The net proceeds payable to the trust are derived from the sale of hydrocarbons from depleting assets. The reduction in proved reserve quantities is a common measure of the depletion. Future maintenance and development projects on the underlying properties will affect the quantity of proved reserves and can offset the reduction in proved reserves. The timing and size of these projects will depend on the market prices of oil and natural gas. If the operator(s) of the properties do not implement additional maintenance and development projects, the future rate of production decline of proved reserves may be higher than the rate currently expected by the trust. Because the net proceeds payable to the trust are derived from the sale of hydrocarbons from depleting assets, the portion of distributions to unitholders attributable to depletion may be considered a return on capital as opposed to a return on investment. Distributions that are a return of capital will ultimately diminish the depletion tax benefits available to the unitholders, which could reduce the market value of the units over time. Eventually, the properties underlying the trust’s net profits interest will cease to produce in commercial quantities and the trust will, therefore, cease to receive any net proceeds therefrom.

Terrorism and continued geopolitical hostilities could adversely affect trust distributions or the market price of the trust units.

Terrorist attacks and the threat of terrorist attacks, whether domestic or foreign, as well as military or other actions taken in response, cause instability in the global financial and energy markets. Terrorism and other geopolitical hostilities could adversely affect trust distributions or the market price of the trust units in unpredictable ways, including through the disruption of fuel supplies and markets, increased volatility in oil and natural gas prices, or the possibility that the infrastructure on which the operators of the underlying properties rely could be a direct target or an indirect casualty of an act of terror.

XTO Energy may transfer its interest in the underlying properties without the consent of the trust or the trust unitholders.

XTO Energy may at any time transfer all or part of its interest in the underlying properties to another party. Neither the trust nor the trust unitholders are entitled to vote on any transfer of the properties underlying the trust’s net profits interests, and the trust will not receive any proceeds of any such transfer.
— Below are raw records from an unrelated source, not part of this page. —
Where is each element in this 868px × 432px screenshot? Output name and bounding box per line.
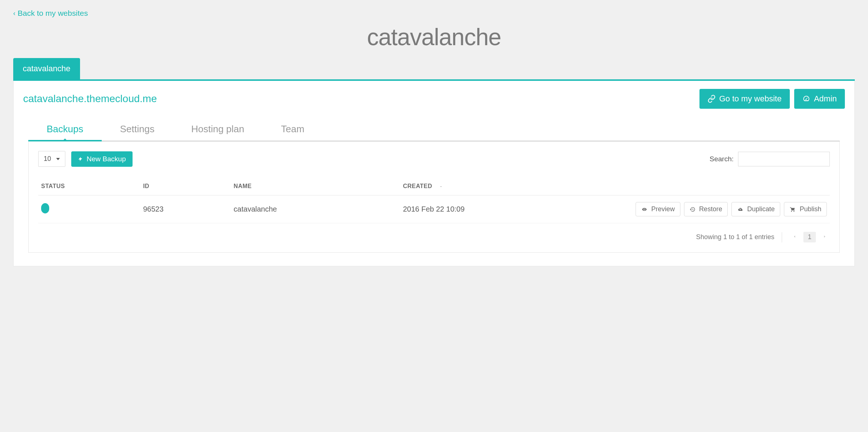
table-row: 96523 catavalanche 2016 Feb 22 10:09 Pre… [38, 195, 830, 223]
tab-hosting-plan[interactable]: Hosting plan [173, 120, 263, 141]
site-tab-bar: catavalanche [13, 58, 855, 81]
pager-current-page[interactable]: 1 [803, 232, 816, 242]
tab-label: Hosting plan [191, 123, 245, 134]
col-id[interactable]: ID [140, 177, 231, 195]
cell-name: catavalanche [231, 195, 400, 223]
restore-icon [690, 206, 695, 212]
col-actions [633, 177, 830, 195]
restore-button[interactable]: Restore [684, 202, 728, 216]
cart-icon [789, 206, 796, 212]
go-to-website-button[interactable]: Go to my website [699, 89, 790, 109]
pager-prev-button[interactable] [789, 231, 800, 243]
chevron-right-icon [822, 234, 827, 240]
admin-button[interactable]: Admin [794, 89, 845, 109]
tab-label: Backups [47, 123, 83, 134]
tab-label: Settings [120, 123, 155, 134]
link-icon [708, 95, 716, 103]
col-name[interactable]: NAME [231, 177, 400, 195]
showing-range: 1 to 1 [723, 233, 740, 241]
page-title: catavalanche [13, 24, 855, 51]
dashboard-icon [802, 95, 810, 103]
tab-backups[interactable]: Backups [28, 120, 102, 141]
table-toolbar: 10 New Backup Search: [38, 151, 830, 167]
cloud-upload-icon [737, 207, 744, 212]
chevron-left-icon [792, 234, 797, 240]
divider [782, 232, 782, 242]
site-tab-label: catavalanche [23, 64, 70, 73]
publish-label: Publish [800, 205, 821, 213]
toolbar-right: Search: [710, 152, 830, 166]
search-label: Search: [710, 155, 734, 163]
preview-label: Preview [651, 205, 675, 213]
showing-prefix: Showing [696, 233, 723, 241]
toolbar-left: 10 New Backup [38, 151, 133, 167]
new-backup-button[interactable]: New Backup [71, 151, 133, 167]
table-container: 10 New Backup Search: [28, 141, 840, 253]
cell-id: 96523 [140, 195, 231, 223]
cell-created: 2016 Feb 22 10:09 [400, 195, 632, 223]
duplicate-button[interactable]: Duplicate [731, 202, 780, 216]
eye-icon [641, 207, 648, 212]
panel-header-actions: Go to my website Admin [699, 89, 845, 109]
pager: 1 [789, 231, 830, 243]
col-status[interactable]: STATUS [38, 177, 140, 195]
lightning-icon [78, 156, 83, 162]
site-url-link[interactable]: catavalanche.themecloud.me [23, 93, 157, 105]
page-size-value: 10 [44, 155, 51, 163]
chevron-down-icon [438, 183, 444, 191]
status-indicator [41, 203, 49, 213]
page-size-select[interactable]: 10 [38, 151, 65, 167]
search-input[interactable] [738, 152, 830, 166]
tab-team[interactable]: Team [263, 120, 323, 141]
col-created[interactable]: CREATED [400, 177, 632, 195]
row-actions: Preview Restore [636, 202, 827, 216]
table-footer: Showing 1 to 1 of 1 entries 1 [38, 231, 830, 243]
tab-settings[interactable]: Settings [102, 120, 173, 141]
admin-label: Admin [814, 94, 837, 104]
site-tab-catavalanche[interactable]: catavalanche [13, 58, 80, 79]
backups-table: STATUS ID NAME CREATED [38, 177, 830, 223]
sub-tabs: Backups Settings Hosting plan Team [28, 120, 840, 141]
new-backup-label: New Backup [87, 155, 126, 163]
col-created-label: CREATED [403, 183, 432, 189]
back-link-label: Back to my websites [18, 9, 88, 18]
showing-suffix: of 1 entries [740, 233, 774, 241]
showing-text: Showing 1 to 1 of 1 entries [696, 233, 774, 241]
preview-button[interactable]: Preview [636, 202, 680, 216]
panel-header: catavalanche.themecloud.me Go to my webs… [23, 89, 845, 109]
tab-label: Team [281, 123, 304, 134]
pager-next-button[interactable] [820, 231, 830, 243]
publish-button[interactable]: Publish [784, 202, 827, 216]
duplicate-label: Duplicate [747, 205, 775, 213]
caret-down-icon [56, 158, 60, 160]
main-panel: catavalanche.themecloud.me Go to my webs… [13, 81, 855, 266]
back-to-websites-link[interactable]: ‹ Back to my websites [13, 9, 88, 18]
restore-label: Restore [699, 205, 722, 213]
go-to-website-label: Go to my website [719, 94, 782, 104]
chevron-left-icon: ‹ [13, 10, 15, 17]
Following any transfer, the transferred property will continue to be subject to the net profits interests of the trust, but the calculation, reporting and remitting of net proceeds to the trust will be the responsibility of the transferee.

XTO Energy or any other operator of any underlying property may abandon the property, thereby terminating the related net profits interest payable to the trust.

XTO Energy or any other operator of the underlying properties, or any transferee thereof, may abandon any well or property without the consent of the trust or the trust unitholders if they reasonably believe that the well or property can no longer produce in commercially economic quantities. This could result in the termination of the net profits interest relating to the abandoned well or property.

The net profits interests can be sold and the trust would be terminated.

The trust may sell the net profits interests if the holders of 80% or more of the trust units approve the sale or vote to terminate the trust. The trust will terminate if it fails to generate gross proceeds from the underlying properties of at least $1,000,000 per year over any consecutive two-year period. Sale of all of the net profits interests will terminate the trust. The net proceeds of any sale must be for cash with the proceeds promptly distributed to the trust unitholders.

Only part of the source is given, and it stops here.